Without the all five rule in place, Stewart said it's only a matter of time until a loose wheel results in something with more consequences than a second pit stop. From NBC Sports:

“I’m beyond mad, I’m P.O.’d at NASCAR about it, to be honest,” Stewart said Wednesday during an event to promote sponsor Mobil 1’s green initiatives. “For all the work and everything all the bulletins and all the new stuff we have to do to superspeedway cars and all these other things they want us to do for safety, we can’t even make sure we put five lug nuts on the wheel.

“It’s not even mandatory anymore. I mean, you don’t have to have but one on there if you don’t want. It’s however many you think you can get away with. So we’re putting the drivers in jeopardy to get track position. It’s not bit anybody yet, but I guarantee you that envelope is going to keep getting pushed until somebody gets hurt. You will not have heard a rant that’s going to be as bad as what’s going to come out of my mouth if a driver gets hurt because of a loose wheel that hurts one of them. With all the crap we’re going through with all the safety stuff, and for them to sit there and sit on their hands on this one … ”

You can certainly see Stewart's point. Teams are going to exploit anything they can for the sake of speed. But at the same time, teams themselves aren't entirely blameless either. You can say that you were incentivized to do something in the name of competition, but the point that you did that thing still stands.

And while teams are playing it safe on the track after a loose wheel now, it doesn't take much of a leap to believe that conservatism would change in the Chase. If a team had a loose wheel late in a race and was clinging to the hope of Chase advancement, would it stay on the track and risk a crash or come to pit road and all but quash its Chase hopes?

The disappearance of the lug nut rule also coincided with the use of NASCAR's pit road cameras. The cameras, mounted to face each pit stall from the front stretch, are used by NASCAR officials in a trailer to officiate all pit stops. The system replaced officials stationed on pit road who watched for violations.

But while officials on pit road could see both sides of a car, the camera only sees one side. If NASCAR was to reinstitute the lug nut rule, tweaks would have to be made to the current officiating system to watch for violations.

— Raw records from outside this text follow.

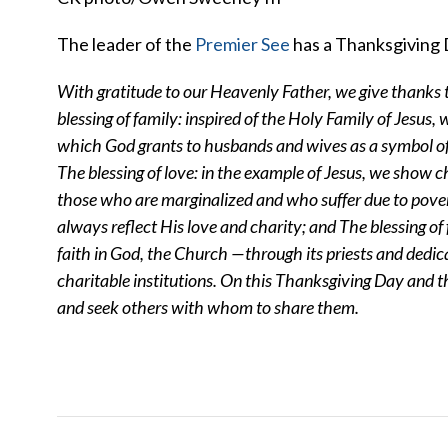
The leader of the
Premier See
has a Thanksgiving 
With gratitude to our Heavenly Father, we give thanks 
blessing of family: inspired of the Holy Family of Jesus,
which God grants to husbands and wives as a symbol of t
The blessing of love: in the example of Jesus, we show ch
those who are marginalized and who suffer due to povert
always reflect His love and charity; and
The blessing of 
faith in God, the Church —through its priests and dedica
charitable institutions.
On this Thanksgiving Day and th
and seek others with whom to share them.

Oh, and one more thing. Loose wheels are a safety issue, as Stewart said. Which is why it makes the disappearance of the rule a bit hypocritical by NASCAR, a sport that has touted its safety advancements over the past 15 years.

However, it's fair to say that many of the safety advancements in NASCAR have been reactionary rather than proactive like the proliferation of SAFER barriers or mandated head and neck restraints and throttle kill switches. Unless NASCAR is suddenly moved by Stewart's words and/or the rash of loose wheels throughout 2016, it could take a major incident for the lug nut rule to come back.